Thursday, May 24

Last Day

Today is the last day of school for the kids.  Ellie, 3rd & Jack, 1st.  And if the Lord wills it, this is the last day of public school for them.  Bitter sweet.  There are things about public school that I'm sure we will all miss.  Fun projects, new friendships, school lunch, neat teachers, recess & time away from home!

Today is also the last day of official daycare for Amelia & Evelyn.  They've spent the past 2+ years on and off at Jessica Leeds house.  And even though we'll still get together with her family and she might watch them here and there ... we really are done with daycare!

I'm trying to find the right words that express my inner most feelings.  Excitement.  Possibility.  Hope.  Fear.  Insecurity.  Overwhelming responsibility.

Looking at these, I'm sure these are feelings any parent has on any given day.  So what makes this day so special?  Why do I feel a new sort of heightened sense of stirring within me?  The reality that it's really here?  The extra responsibility that comes with not only molding & shaping your children, but now teaching them how to read too?!  That seems so silly written out like that.  So I've spent the past 4 years sending my children to someone else to be responsible for teaching them.  Don't parents want their children to be that we want them to be?  Or what they are meant to be.  Not what others expect them to be?  Or what peers and other parents (teachers) mold them to be.

I met with Ellie's teacher the other day to get some advice on what type of student Ellie is, what motivates her in the classroom, etc, because I'm pretty sure Mrs Hedges spent more time with my daughter than I did this year.  Or maybe not Mrs Hedges alone, but the staff as a whole at Ballard East.  That makes my tummy hurt.  She leaves the house everyday at 7:30 and returns at 3:30 -- that's 8 hours of the day.  If she and I are both home that evening, that is 5 hrs.  Most nights she or I are off doing something else.  I'm at bible study, she's at dance, I'm at a meeting, she's at her dad's.  That leaves me the weekend to catch up.  Which again, won't happen because of work commitments, co-parenting, and the like.  I guess it's better than boarding school.

I know that God has created in me a vast feeling of responsibility to be the one to care for, teach, discipline, play with and shape my children.  And, on the other hand,  has not created that in others.  Which is why everyone has a right to educate their children accordingly.  Sadly, it's not shocking to me, but should be, the reactions that I have gotten over my decision to home school.  Some good.  Some bad.  But reaction nonetheless.  It's almost like I'm packing up the whole family to go live in Africa (which if one feels the Spirit call, pack on!).

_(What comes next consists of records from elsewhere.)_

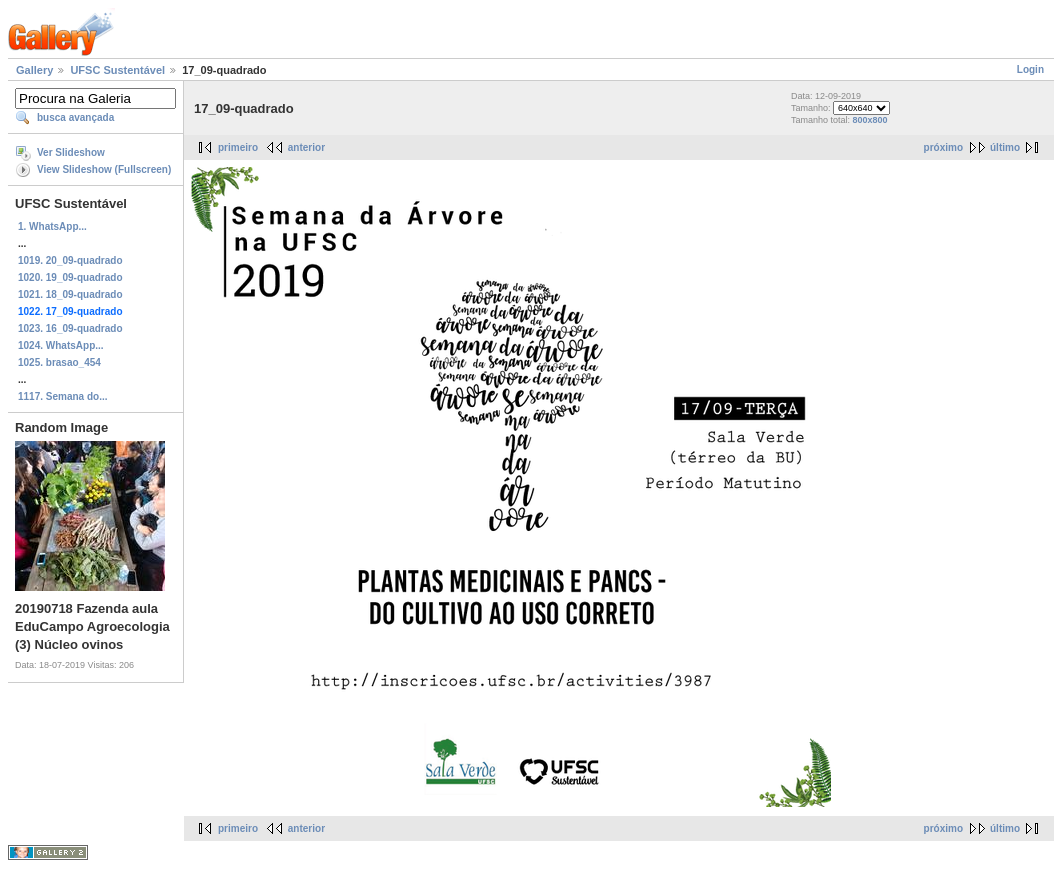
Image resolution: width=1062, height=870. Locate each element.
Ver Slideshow (71, 152)
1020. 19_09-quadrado (70, 277)
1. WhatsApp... (52, 226)
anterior (306, 147)
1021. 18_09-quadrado (70, 294)
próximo (943, 147)
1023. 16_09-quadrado (70, 328)
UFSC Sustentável (117, 70)
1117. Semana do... (63, 396)
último (1005, 147)
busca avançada (75, 117)
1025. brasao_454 (59, 362)
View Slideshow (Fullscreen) (104, 169)
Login (1030, 69)
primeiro (238, 147)
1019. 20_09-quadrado (70, 260)
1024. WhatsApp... (61, 345)
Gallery (34, 70)
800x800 (870, 120)
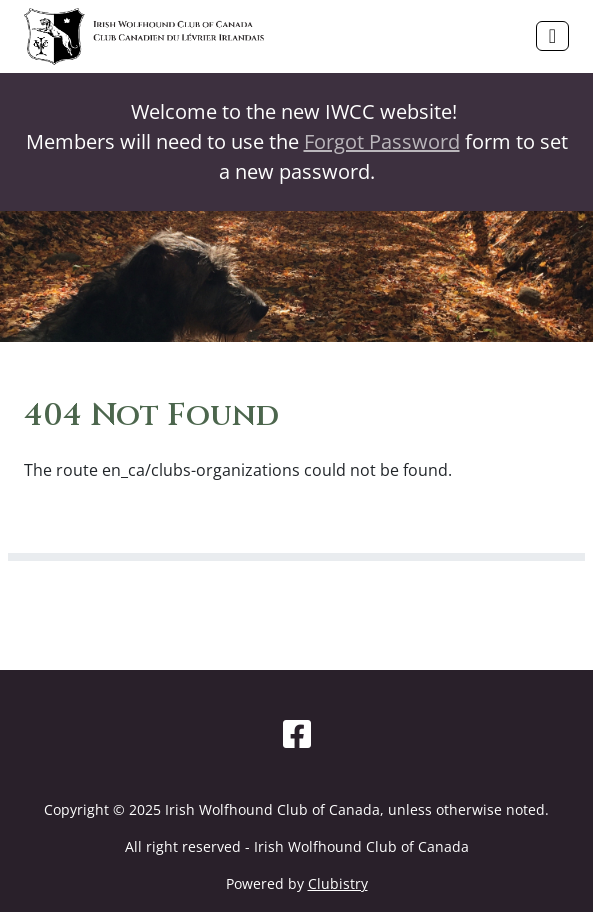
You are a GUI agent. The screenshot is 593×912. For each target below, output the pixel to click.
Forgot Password (382, 141)
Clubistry (338, 883)
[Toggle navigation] (552, 36)
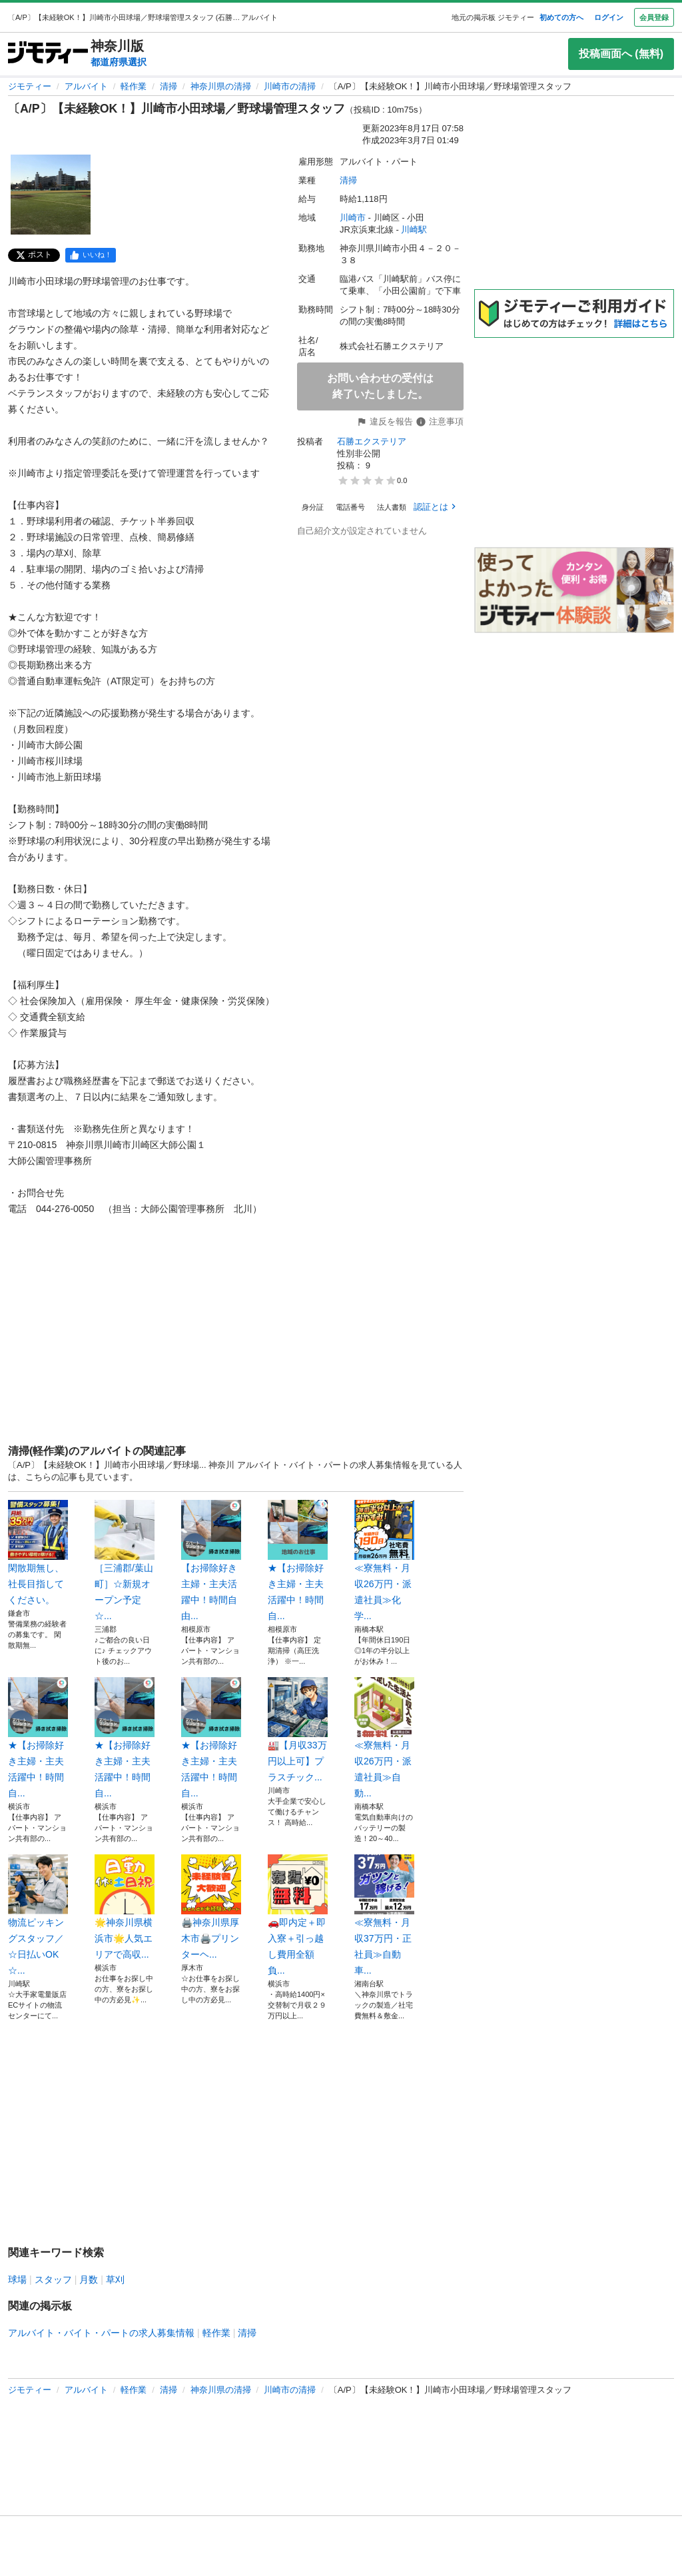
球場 (17, 2279)
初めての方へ (561, 17)
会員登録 (654, 17)
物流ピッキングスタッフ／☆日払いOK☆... (38, 1915)
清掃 (168, 86)
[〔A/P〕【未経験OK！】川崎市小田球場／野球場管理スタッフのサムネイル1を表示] (50, 194)
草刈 (115, 2279)
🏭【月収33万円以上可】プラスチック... (298, 1729)
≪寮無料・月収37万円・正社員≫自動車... (384, 1915)
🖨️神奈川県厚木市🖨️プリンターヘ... (211, 1907)
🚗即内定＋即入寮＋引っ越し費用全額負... (298, 1915)
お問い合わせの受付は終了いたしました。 (380, 386)
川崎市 (353, 218)
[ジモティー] (48, 53)
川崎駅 (414, 230)
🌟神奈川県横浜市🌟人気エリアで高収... (125, 1907)
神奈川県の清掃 (220, 86)
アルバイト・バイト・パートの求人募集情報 (101, 2332)
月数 (88, 2279)
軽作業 (134, 86)
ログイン (608, 17)
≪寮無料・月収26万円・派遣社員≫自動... (384, 1737)
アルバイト (86, 86)
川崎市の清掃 (290, 86)
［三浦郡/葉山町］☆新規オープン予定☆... (125, 1560)
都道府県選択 (119, 62)
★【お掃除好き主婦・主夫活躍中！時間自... (298, 1560)
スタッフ (53, 2279)
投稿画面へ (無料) (621, 53)
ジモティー (29, 86)
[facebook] (90, 255)
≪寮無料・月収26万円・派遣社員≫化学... (384, 1560)
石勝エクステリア (371, 441)
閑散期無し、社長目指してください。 (38, 1552)
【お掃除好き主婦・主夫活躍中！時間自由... (211, 1560)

It's home school.  It's not foreign.  There are millions of families that do it.  It's not forever.  It's a God-given blessing and a right as a parent.  My kids won't become anti-social and weird.  Those types of kids are at public school too.  And what is your definition of weird?  I don't want "normal" kids.  They do stupid crap to fit in.  I want children that create their own path (and for those of you that know me, that's not a surprise!)  You should be the people that are like, "Oh, of course Deanna would home school.  It's outside of the box."

We will have year-round school here at our house.  It gives us something to do when it's blistering hot or rainy outside in the summer, and it gives us more flexibility during the traditional school years to take days off, travel, or relax.  We will start school on June 4, so the kids have about a week to chill before we dive in.  Which means I have about a week to get a few more of my ducks in a row.  So I should probably sign off and go do that stuff.